Au niveau national, la psychiatrie doit devenir réellement une priorité gouvernementale, et cela passe par la création d’un bureau ministériel pour la psychiatrie, et surtout l’élaboration d’une loi de santé mentale spécifique, bien séparée du projet de loi de santé publique et d’accès aux soins, à laquelle cette contribution veut apporter sa pierre.

La HAS doit être sérieusement réformée dans un sens démocratique limitant son idéologie scientiste et technologique actuellement effrénée. L’informatisation des dossiers de soins doit être facultative, pour respecter le droit du patient à ne pas consentir à l’informatisation de ses données personnelles (article 8 loi du 6 janvier 1978 ; article 8 CEDH). La VAP doit être abandonnée au bénéfice d’un budget global démographique, comme le recueil RIM-Psy et les autres technologies de fichage informatique, dont la finalité discriminatoire liberticide est de plus en plus flagrante : la « traçabilité » de la vie privée est contraire aux libertés fondamentales...

La formation des internes en psychiatrie doit être rééquilibrée vers la philosophie, les sciences humaines et psycho-sociales, comme les moyens de la recherche et de la psychiatrie universitaire : le lobbying pharmaceutique et bio-technologique doit être sérieusement contenu.

Une épistémologie sainement consciente de ses limites doit mettre en place des garde-fous efficaces contre la toute-puissance technologique et scientiste : la véritable politique de santé mentale implique la mise en exergue des droits des patients et des libertés fondamentales, elle est non intrusive et non interventionniste, et ne traite que des véritables maladies mentales.
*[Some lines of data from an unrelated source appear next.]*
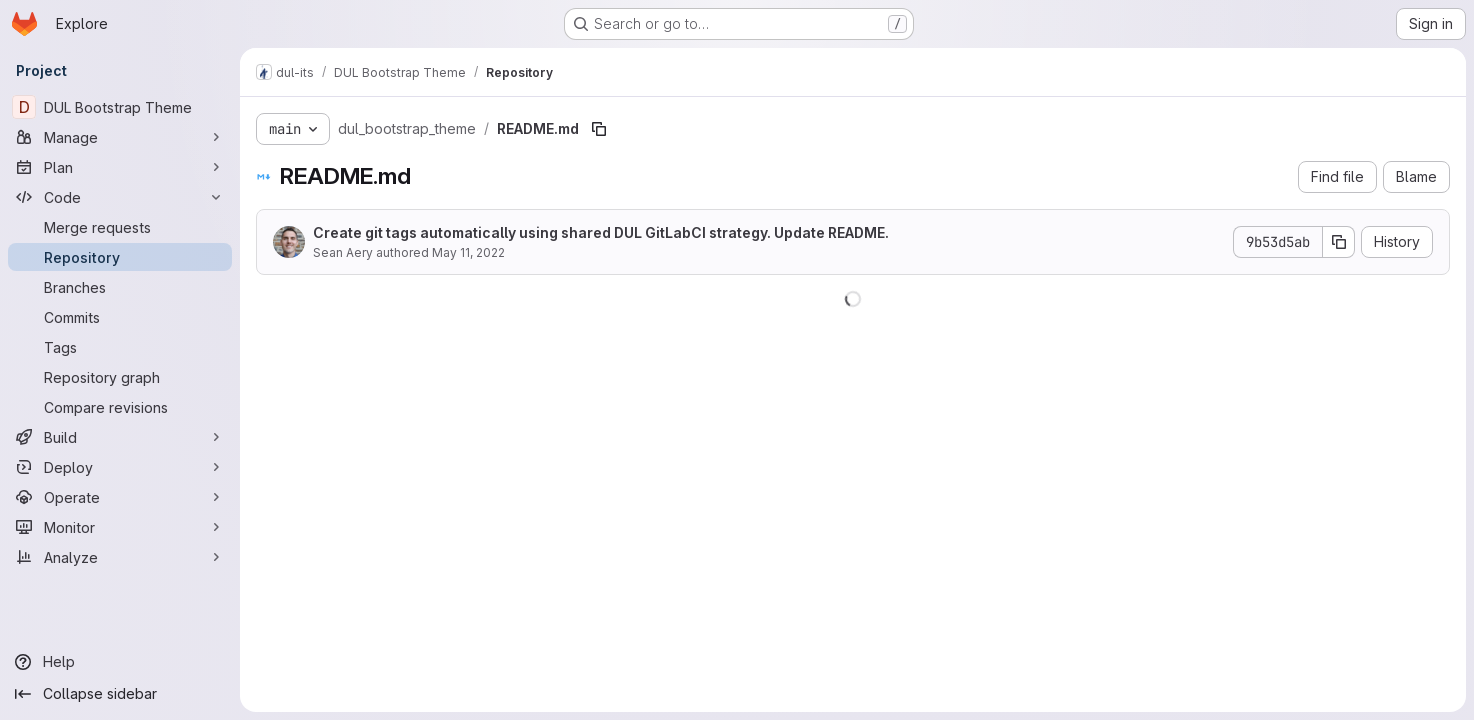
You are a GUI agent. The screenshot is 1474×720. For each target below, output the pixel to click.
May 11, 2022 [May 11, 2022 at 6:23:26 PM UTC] (468, 252)
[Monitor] (120, 527)
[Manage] (120, 137)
La refondation de la loi sécuritaire du 5 juillet 2011 doit être conduite sans attendre : les hospitalisations sous contrainte doivent être étroitement contrôlées par la Justice et rester l’exception, de même que les suivis ambulatoires sous contrainte. Les méthodes de contention et autres technologies de surveillance doivent être sérieusement restreintes. Un observatoire de la contrainte en psychiatrie pourra apporter l’indispensable contrôle citoyen à ce dispositif.

En conclusion, la psychiatrie publique ne doit plus être l’instrument politique complaisant d’une violence symbolique d’autant plus extrême qu’elle la rend indicible : la violence sociale et économique doit être reconnue et nommée comme telle aujourd’hui. Renonçant à se perdre dans un déni technique et comptable généralisé, la psychiatrie doit contribuer à cette épreuve de réalité modeste et salutaire, sans laquelle risquent de se produire des passages à l’acte dont la brutalité (suicides et tueries de masse) témoigne de cette désymbolisation contemporaine.